(Task requirements) Scan the records for "mayores". Report each line that includes it.

(Supplied records)

((

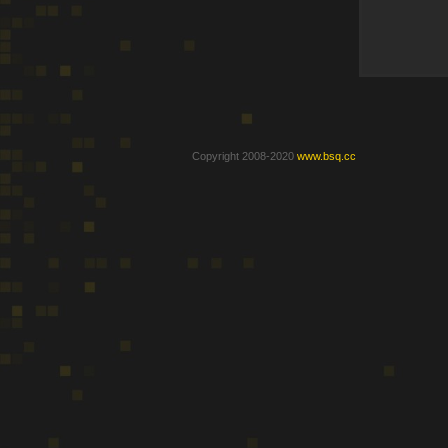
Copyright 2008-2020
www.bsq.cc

))
((

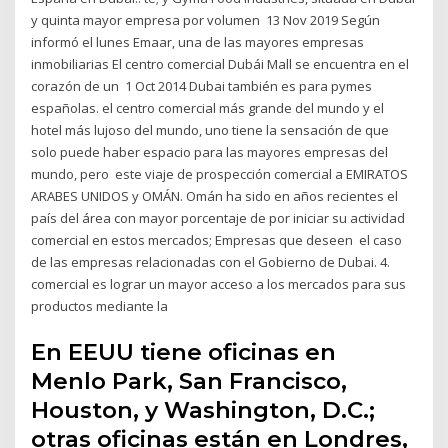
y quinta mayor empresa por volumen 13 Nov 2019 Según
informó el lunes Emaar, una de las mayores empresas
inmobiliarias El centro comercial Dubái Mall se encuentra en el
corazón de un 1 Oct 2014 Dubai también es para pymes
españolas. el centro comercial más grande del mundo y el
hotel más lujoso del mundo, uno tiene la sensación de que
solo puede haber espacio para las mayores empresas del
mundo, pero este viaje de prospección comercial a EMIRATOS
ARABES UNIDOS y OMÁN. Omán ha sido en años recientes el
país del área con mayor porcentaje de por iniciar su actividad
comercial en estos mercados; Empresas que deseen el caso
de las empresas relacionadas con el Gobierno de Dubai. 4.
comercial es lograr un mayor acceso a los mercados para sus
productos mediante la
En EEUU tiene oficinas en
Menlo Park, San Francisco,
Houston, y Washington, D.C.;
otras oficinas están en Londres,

))
((

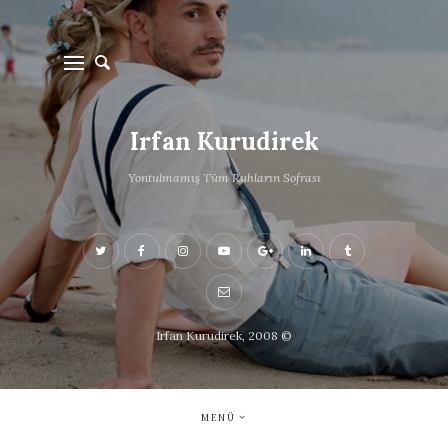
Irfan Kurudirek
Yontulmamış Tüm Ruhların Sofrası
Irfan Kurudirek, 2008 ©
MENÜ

))

(Exercise response)
informó el lunes Emaar, una de las mayores empresas
solo puede haber espacio para las mayores empresas del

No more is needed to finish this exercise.